Pour les ex-députés, passe encore. Quelques-uns peuvent retrouver leur activité d’autrefois. Jean-Luc Bleuven (Finistère), par exemple, possède une exploitation agricole ; déjà battu aux municipales de 2014, il a eu le temps de réfléchir à un nouvel échec. Quitte à se serrer la ceinture, certains ex-députés pourront se reporter sur d’autres mandats ; Isabelle Le Callennec (Ille-et-Vilaine) ou Michel Ménard (Loire-Atlantique) sont ainsi conseillers départementaux. Ceux qui étaient fonctionnaires, comme le professeur de droit Jean-Jacques Urvoas (Finistère) peuvent retrouver leur poste. Les sexagénaires, comme Michel Lesage (Côtes d’Armor), sont éligibles à une retraite confortable. Les autres ont droit une indemnité mensuelle dégressive – de 6 000 euros les premiers mois.
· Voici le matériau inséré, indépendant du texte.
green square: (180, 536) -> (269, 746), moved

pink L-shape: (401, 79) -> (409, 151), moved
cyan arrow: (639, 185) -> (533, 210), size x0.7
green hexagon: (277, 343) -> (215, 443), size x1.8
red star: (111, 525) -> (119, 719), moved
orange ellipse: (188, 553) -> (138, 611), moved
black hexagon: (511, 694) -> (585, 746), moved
Pour des dizaines de collaborateurs parlementaires, en revanche, l’avenir s’annonce plus sombre. Au niveau national, certains revendiquent le bénéfice du régime de licenciement économique, comme s’ils étaient salariés d’une entreprise en faillite. Leurs indemnités de chômage s’élèveraient alors à 75 % de leur salaire au lieu de 57 %. L’idée de faillite appliquée au Parti Socialiste ou aux Républicains peut avoir un aspect jubilatoire dans l’ambiance actuelle d’hostilité aux partis traditionnels. Mais la loi décrit précisément les conditions du licenciement économique et il paraît exclu qu’elle puisse s’appliquer à ce cas. D’ailleurs, on imagine mal un assistant parlementaire traîner devant les prud’hommes son patron lui-même renvoyé par les électeurs : ce serait obérer définitivement une carrière déjà mal partie !
Coup de chapeau aux militants, haro ! sur les permanents
Quelles sont les possibilités de recasage ? Le parti socialiste « tient » la Bretagne depuis longtemps. Il y a bâti un écosystème qui permet des embauches dans divers organismes sous contrôle. Un grand nombre d’élus socialistes ont été salariés de mutuelles, d’associations subventionnées ou de sociétés d’économie mixte ; cela avait été le cas de Michel Ménard et Michel Lesage, cités plus haut. Mais l’afflux soudain des réfugiés dépasse aujourd’hui les possibilités d’absorption. D’autant plus que les fédérations départementales des partis en déroute vont elles aussi devoir licencier une partie de leurs permanents.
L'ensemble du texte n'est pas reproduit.